As a mechanical contractor, I’ve been responding to homeowners’ concerns about high energy bills for a long time. And now, with fuel costs escalating at an alarming rate, these calls are becoming more frequent, and more urgent.

Heating water for domestic purposes—showers, laundry, dishes, and the rest—accounts for 12% to 26% of a home’s energy use. That’s between $240 and $520 for an average U.S. household. But you can put your hot-water system on an energy diet without sacrificing comfort. The six strategies that follow range widely in cost and complexity, but all will reduce your energy bills and your carbon footprint.

1. INSULATE YOUR WATER HEATER

The facts: If your tank-style water heater predates the 2004 federally mandated increase in tank insulation, it’s costing you money every day in standby heat losses.

The fix: Adding an insulating jacket costs less than $30 and takes less than an hour. If you have a gas- or oil-fired water heater, follow the jacket’s instructions carefully to avoid cutting off combustion air or interfering with exhaust. All appliances using fossil fuels produce deadly carbon monoxide (CO) during combustion. The combustion-air intake and exhaust draft are two components that keep CO in check. If either is compromised, dangerous levels of CO can leak into the home.

When insulating electric water heaters, be sure to allow access to the elements and the wiring inlet for future service. The inlet/outlet should be accessible for routine inspection (leaks), and the temperature and pressure (T&P) relief valve should remain exposed with its drip leg extended within 6 in. of the floor for annual testing and for observation of any water discharge.

The savings: Wrapping an older water heater with an insulation kit can cut standby heat losses by 25% to 45%, saving you 5% to 10% on your water-heating costs.

2. INSULATE YOUR HOME’S HOT-WATER PIPES

The facts: Every foot of bare 1⁄2-in. copper tubing carrying 120°F water around a 70°F home loses 14.1 Btu an hour; 3⁄4-in. tubing loses 19.1 Btu per hour (1 Btu is the amount of energy needed to raise the temperature of 1 lb. of water by 1°F).
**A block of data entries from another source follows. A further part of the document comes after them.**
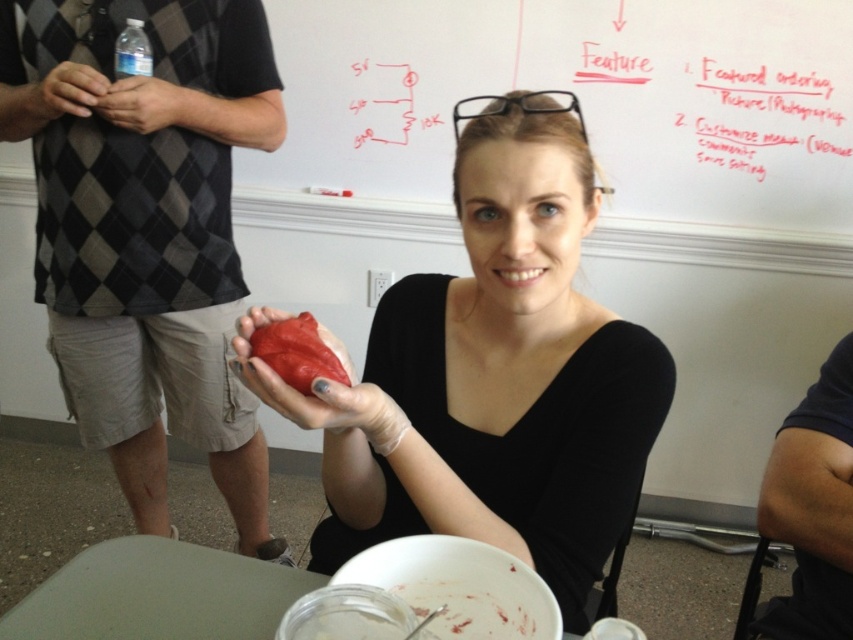 You are organizing a science fair booth and need to arrange two items on a table. You have a white paper at upper center and a matte plastic food at lower center. Which item should you place higher up to ensure visibility?

The white paper at upper center should be placed higher up because it is larger in size than the matte plastic food at lower center, making it more visible from a distance.

You are standing in the workshop and looking at the whiteboard. There are two points marked on the whiteboard at coordinates point [283,580] and point [444,628]. Which point is closer to you?

Point [283,580] is further to the camera than point [444,628], so the point closer to you is point [444,628].

You are a student in the classroom and want to see both the white paper at upper center and the matte plastic food at lower center. Which object would you need to move closer to you to view better?

The matte plastic food at lower center is behind the white paper at upper center, so you would need to move the white paper at upper center closer to you to view both objects better. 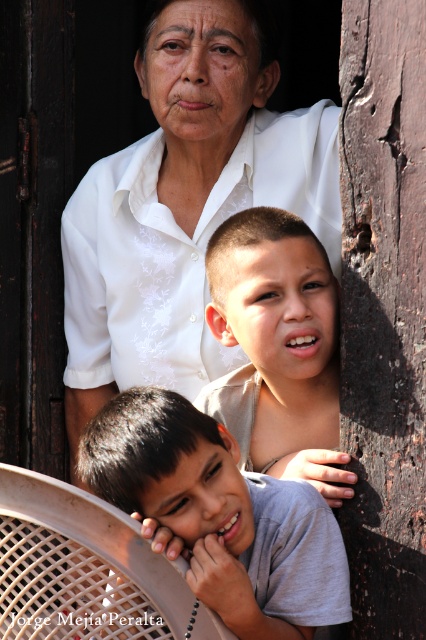 Question: Which point appears farthest from the camera in this image?

Choices:
 (A) (331, 451)
 (B) (92, 380)

Answer: (B)

Question: Can you confirm if white textured shirt at upper center is positioned below smooth beige shirt at center?

Choices:
 (A) no
 (B) yes

Answer: (A)

Question: Which point appears closest to the camera in this image?

Choices:
 (A) (339, 461)
 (B) (140, 150)

Answer: (A)

Question: Does white textured shirt at upper center come behind gray cotton shirt at lower left?

Choices:
 (A) yes
 (B) no

Answer: (A)

Question: Can you confirm if white textured shirt at upper center is positioned below gray cotton shirt at lower left?

Choices:
 (A) no
 (B) yes

Answer: (A)

Question: Which of these objects is positioned closest to the white textured shirt at upper center?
You can substantially reduce this loss by insulating the hot-water supply lines.

The fix: Pipe insulation comes in 6-ft. strips and is typically fiberglass or foam-based material. Choose the best you can afford; fiberglass or elastomeric foam will save you more than cheaper foam tubing.

Insulation should fit snugly over the tubing to prevent condensation, and all joints and slits should be firmly sealed. Foam pipe insulation is often available with a preglued slit; you can use contact cement to seal butt ends or mitered joints. Some cements require adequate ventilation, so read and follow all instructions. Fiberglass insulation should be handled according to manufacturers’ instructions. (Always wear safety glasses when working with fiberglass.) Costs range from under $2 per 6-ft. length for R-2 insulation to $12 per length for R-8 UV-resistant Armaflex, used to insulate exterior piping in solar systems.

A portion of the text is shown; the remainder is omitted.